(Source data):
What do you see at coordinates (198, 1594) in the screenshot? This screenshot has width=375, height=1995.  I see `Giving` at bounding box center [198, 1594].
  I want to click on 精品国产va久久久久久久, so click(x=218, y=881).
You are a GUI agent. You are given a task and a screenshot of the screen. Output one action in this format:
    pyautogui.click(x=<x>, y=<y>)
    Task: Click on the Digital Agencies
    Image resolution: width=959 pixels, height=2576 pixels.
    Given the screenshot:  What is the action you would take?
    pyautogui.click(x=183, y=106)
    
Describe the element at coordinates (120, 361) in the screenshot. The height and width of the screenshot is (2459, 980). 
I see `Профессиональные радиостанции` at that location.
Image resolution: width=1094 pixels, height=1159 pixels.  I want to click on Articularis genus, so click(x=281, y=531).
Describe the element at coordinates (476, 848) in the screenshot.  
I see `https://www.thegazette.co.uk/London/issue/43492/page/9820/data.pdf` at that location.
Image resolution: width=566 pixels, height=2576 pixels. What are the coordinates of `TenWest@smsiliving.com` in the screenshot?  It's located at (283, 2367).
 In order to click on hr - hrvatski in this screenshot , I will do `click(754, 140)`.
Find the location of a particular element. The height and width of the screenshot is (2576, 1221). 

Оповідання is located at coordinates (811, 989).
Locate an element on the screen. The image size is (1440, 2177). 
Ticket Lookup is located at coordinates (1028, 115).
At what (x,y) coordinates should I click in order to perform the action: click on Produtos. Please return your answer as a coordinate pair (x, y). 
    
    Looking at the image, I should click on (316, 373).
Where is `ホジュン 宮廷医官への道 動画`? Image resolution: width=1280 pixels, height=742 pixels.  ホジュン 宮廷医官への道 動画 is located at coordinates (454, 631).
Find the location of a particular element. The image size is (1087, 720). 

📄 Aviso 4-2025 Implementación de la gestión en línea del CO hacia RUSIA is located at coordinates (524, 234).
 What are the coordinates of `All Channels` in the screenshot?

(Aim of the exercise):
Write each line of the data above out again without altering a word.

(Answer section):
What do you see at coordinates (198, 1594) in the screenshot? This screenshot has width=375, height=1995.  I see `Giving` at bounding box center [198, 1594].
  I want to click on 精品国产va久久久久久久, so click(x=218, y=881).
You are a GUI agent. You are given a task and a screenshot of the screen. Output one action in this format:
    pyautogui.click(x=<x>, y=<y>)
    Task: Click on the Digital Agencies
    Image resolution: width=959 pixels, height=2576 pixels.
    Given the screenshot:  What is the action you would take?
    pyautogui.click(x=183, y=106)
    
Describe the element at coordinates (120, 361) in the screenshot. The height and width of the screenshot is (2459, 980). 
I see `Профессиональные радиостанции` at that location.
Image resolution: width=1094 pixels, height=1159 pixels.  I want to click on Articularis genus, so click(x=281, y=531).
Describe the element at coordinates (476, 848) in the screenshot.  
I see `https://www.thegazette.co.uk/London/issue/43492/page/9820/data.pdf` at that location.
Image resolution: width=566 pixels, height=2576 pixels. What are the coordinates of `TenWest@smsiliving.com` in the screenshot?  It's located at (283, 2367).
 In order to click on hr - hrvatski in this screenshot , I will do `click(754, 140)`.
Find the location of a particular element. The height and width of the screenshot is (2576, 1221). 

Оповідання is located at coordinates (811, 989).
Locate an element on the screen. The image size is (1440, 2177). 
Ticket Lookup is located at coordinates (1028, 115).
At what (x,y) coordinates should I click in order to perform the action: click on Produtos. Please return your answer as a coordinate pair (x, y). 
    
    Looking at the image, I should click on (316, 373).
Where is `ホジュン 宮廷医官への道 動画`? Image resolution: width=1280 pixels, height=742 pixels.  ホジュン 宮廷医官への道 動画 is located at coordinates (454, 631).
Find the location of a particular element. The image size is (1087, 720). 

📄 Aviso 4-2025 Implementación de la gestión en línea del CO hacia RUSIA is located at coordinates (524, 234).
 What are the coordinates of `All Channels` in the screenshot?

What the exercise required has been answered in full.